Work item - Within this material, find every line where the string "players" appears, and copy it out.

━━ Dataset excerpts ━━

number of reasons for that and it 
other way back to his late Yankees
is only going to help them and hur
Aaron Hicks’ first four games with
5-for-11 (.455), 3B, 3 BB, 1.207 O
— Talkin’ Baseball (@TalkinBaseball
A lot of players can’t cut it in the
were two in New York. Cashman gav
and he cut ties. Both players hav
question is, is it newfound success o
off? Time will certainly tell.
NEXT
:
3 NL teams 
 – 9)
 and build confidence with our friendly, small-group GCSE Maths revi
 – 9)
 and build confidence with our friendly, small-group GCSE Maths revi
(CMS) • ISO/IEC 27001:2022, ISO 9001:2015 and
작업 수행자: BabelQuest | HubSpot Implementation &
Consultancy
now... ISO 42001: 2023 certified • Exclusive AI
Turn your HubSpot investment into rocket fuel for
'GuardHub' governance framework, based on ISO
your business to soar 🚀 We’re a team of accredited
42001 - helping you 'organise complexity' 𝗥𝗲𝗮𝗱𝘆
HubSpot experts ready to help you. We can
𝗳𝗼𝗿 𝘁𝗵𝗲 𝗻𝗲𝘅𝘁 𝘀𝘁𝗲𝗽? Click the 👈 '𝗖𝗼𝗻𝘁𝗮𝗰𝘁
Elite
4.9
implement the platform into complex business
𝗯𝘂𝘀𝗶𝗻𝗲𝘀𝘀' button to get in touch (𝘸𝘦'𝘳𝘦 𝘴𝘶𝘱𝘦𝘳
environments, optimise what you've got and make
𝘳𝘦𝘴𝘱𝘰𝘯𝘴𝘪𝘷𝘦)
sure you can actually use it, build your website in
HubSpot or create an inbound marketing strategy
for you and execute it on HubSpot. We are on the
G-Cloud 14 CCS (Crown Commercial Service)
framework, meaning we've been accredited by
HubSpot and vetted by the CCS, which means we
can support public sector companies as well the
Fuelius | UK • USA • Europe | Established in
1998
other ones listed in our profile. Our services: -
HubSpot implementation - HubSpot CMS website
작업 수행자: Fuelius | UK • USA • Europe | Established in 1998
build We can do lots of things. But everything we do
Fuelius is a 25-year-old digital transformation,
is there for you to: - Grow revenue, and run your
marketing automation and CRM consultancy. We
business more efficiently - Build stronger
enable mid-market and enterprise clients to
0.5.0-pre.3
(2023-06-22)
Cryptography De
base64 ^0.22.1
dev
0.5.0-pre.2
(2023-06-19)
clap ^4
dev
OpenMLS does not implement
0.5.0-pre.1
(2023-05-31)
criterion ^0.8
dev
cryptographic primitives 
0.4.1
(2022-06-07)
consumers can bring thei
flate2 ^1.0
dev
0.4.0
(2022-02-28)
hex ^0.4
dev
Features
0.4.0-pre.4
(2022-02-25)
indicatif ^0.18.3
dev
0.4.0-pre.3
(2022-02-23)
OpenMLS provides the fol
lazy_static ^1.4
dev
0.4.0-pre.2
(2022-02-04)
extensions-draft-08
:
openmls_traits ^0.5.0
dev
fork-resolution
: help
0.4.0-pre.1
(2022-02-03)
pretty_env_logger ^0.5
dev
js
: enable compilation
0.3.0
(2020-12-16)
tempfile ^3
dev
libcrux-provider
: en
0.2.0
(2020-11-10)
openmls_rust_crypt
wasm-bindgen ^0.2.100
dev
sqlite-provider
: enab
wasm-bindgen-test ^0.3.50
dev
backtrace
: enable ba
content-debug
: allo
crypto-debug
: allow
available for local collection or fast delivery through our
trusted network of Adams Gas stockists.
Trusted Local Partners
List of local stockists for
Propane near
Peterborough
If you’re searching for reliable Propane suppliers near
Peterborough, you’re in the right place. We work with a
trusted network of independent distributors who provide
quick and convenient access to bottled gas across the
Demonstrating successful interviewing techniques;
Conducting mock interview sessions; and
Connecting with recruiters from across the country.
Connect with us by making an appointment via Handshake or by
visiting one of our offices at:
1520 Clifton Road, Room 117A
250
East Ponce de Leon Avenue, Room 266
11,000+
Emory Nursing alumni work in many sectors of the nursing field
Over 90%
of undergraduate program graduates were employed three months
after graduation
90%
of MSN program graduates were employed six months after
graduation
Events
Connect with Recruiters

━━━
━━ Dataset excerpts ━━

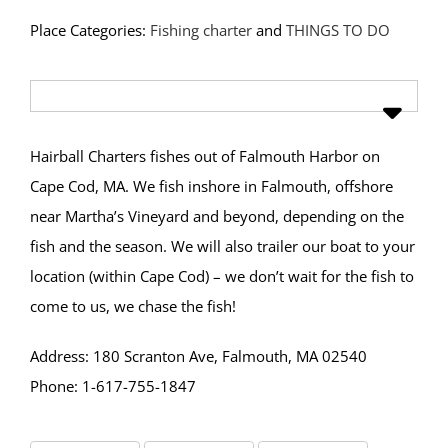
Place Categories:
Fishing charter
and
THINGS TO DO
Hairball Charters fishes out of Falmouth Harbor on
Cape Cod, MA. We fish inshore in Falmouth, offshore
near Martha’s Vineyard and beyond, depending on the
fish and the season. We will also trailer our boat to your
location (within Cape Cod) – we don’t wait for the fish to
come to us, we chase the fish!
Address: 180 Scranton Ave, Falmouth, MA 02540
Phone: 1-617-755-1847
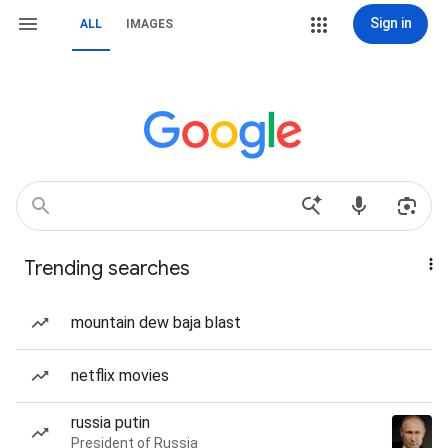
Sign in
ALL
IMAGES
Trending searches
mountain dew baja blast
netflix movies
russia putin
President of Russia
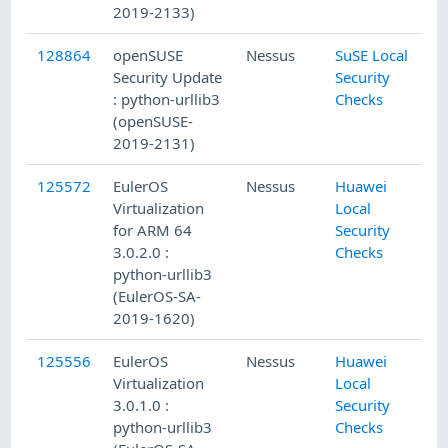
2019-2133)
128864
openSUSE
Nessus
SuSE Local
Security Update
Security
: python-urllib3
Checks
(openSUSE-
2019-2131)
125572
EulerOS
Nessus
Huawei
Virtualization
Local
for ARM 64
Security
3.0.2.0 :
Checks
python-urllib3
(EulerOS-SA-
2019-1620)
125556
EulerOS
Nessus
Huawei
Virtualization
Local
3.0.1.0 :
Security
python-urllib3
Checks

━━━

Written solution -
A lot of players can’t cut it in the
and he cut ties. Both players hav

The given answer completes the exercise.